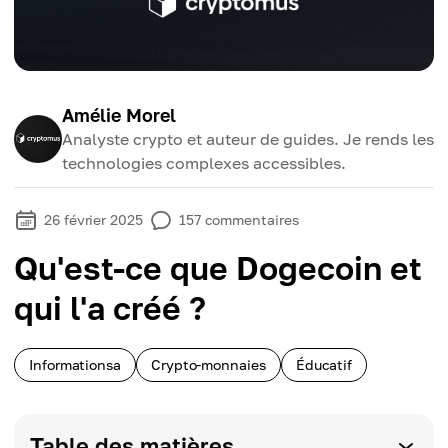
Amélie Morel
Analyste crypto et auteur de guides. Je rends les
technologies complexes accessibles.
26 février 2025
157
commentaires
Qu'est-ce que Dogecoin et
qui l'a créé ?
Informationsa
Crypto-monnaies
Éducatif
Table des matières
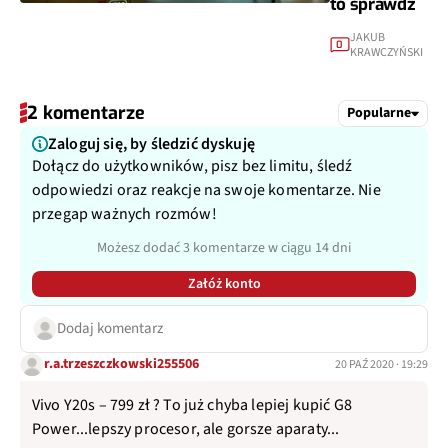
to sprawdź
JAKUB
0
KRAWCZYŃSKI
2 komentarze
Popularne
Zaloguj się, by śledzić dyskuję
Dołącz do użytkowników, pisz bez limitu, śledź
odpowiedzi oraz reakcje na swoje komentarze. Nie
przegap ważnych rozmów!
Możesz dodać 3 komentarze w ciągu 14 dni
Załóż konto
Dodaj komentarz
r.a.trzeszczkowski255506
20 PAŹ 2020 · 19:29
Vivo Y20s – 799 zł ? To już chyba lepiej kupić G8
Power...lepszy procesor, ale gorsze aparaty...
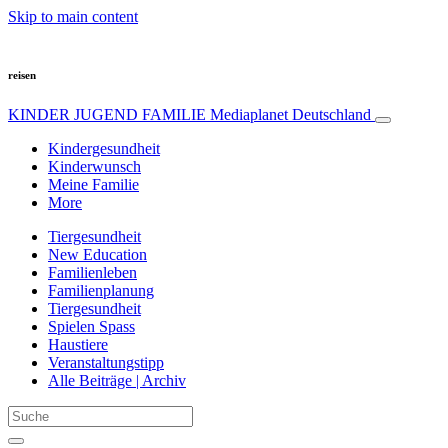
Skip to main content
reisen
KINDER JUGEND FAMILIE
Mediaplanet Deutschland
Kindergesundheit
Kinderwunsch
Meine Familie
More
Tiergesundheit
New Education
Familienleben
Familienplanung
Tiergesundheit
Spielen Spass
Haustiere
Veranstaltungstipp
Alle Beiträge | Archiv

------------

What the task requires
Exclude the pictures. Write out the remaining data exactly.

Response to the task
Amélie Morel
Analyste crypto et auteur de guides. Je rends les
technologies complexes accessibles.
26 février 2025
157
commentaires
Qu'est-ce que Dogecoin et
qui l'a créé ?
Informationsa
Crypto-monnaies
Éducatif
Table des matières
to sprawdź
JAKUB
0
KRAWCZYŃSKI
2 komentarze
Popularne
Zaloguj się, by śledzić dyskuję
Dołącz do użytkowników, pisz bez limitu, śledź
odpowiedzi oraz reakcje na swoje komentarze. Nie
przegap ważnych rozmów!
Możesz dodać 3 komentarze w ciągu 14 dni
Załóż konto
Dodaj komentarz
r.a.trzeszczkowski255506
20 PAŹ 2020 · 19:29
Vivo Y20s – 799 zł ? To już chyba lepiej kupić G8
Power...lepszy procesor, ale gorsze aparaty...
Skip to main content
reisen
KINDER JUGEND FAMILIE
Mediaplanet Deutschland
Kindergesundheit
Kinderwunsch
Meine Familie
More
Tiergesundheit
New Education
Familienleben
Familienplanung
Tiergesundheit
Spielen Spass
Haustiere
Veranstaltungstipp
Alle Beiträge | Archiv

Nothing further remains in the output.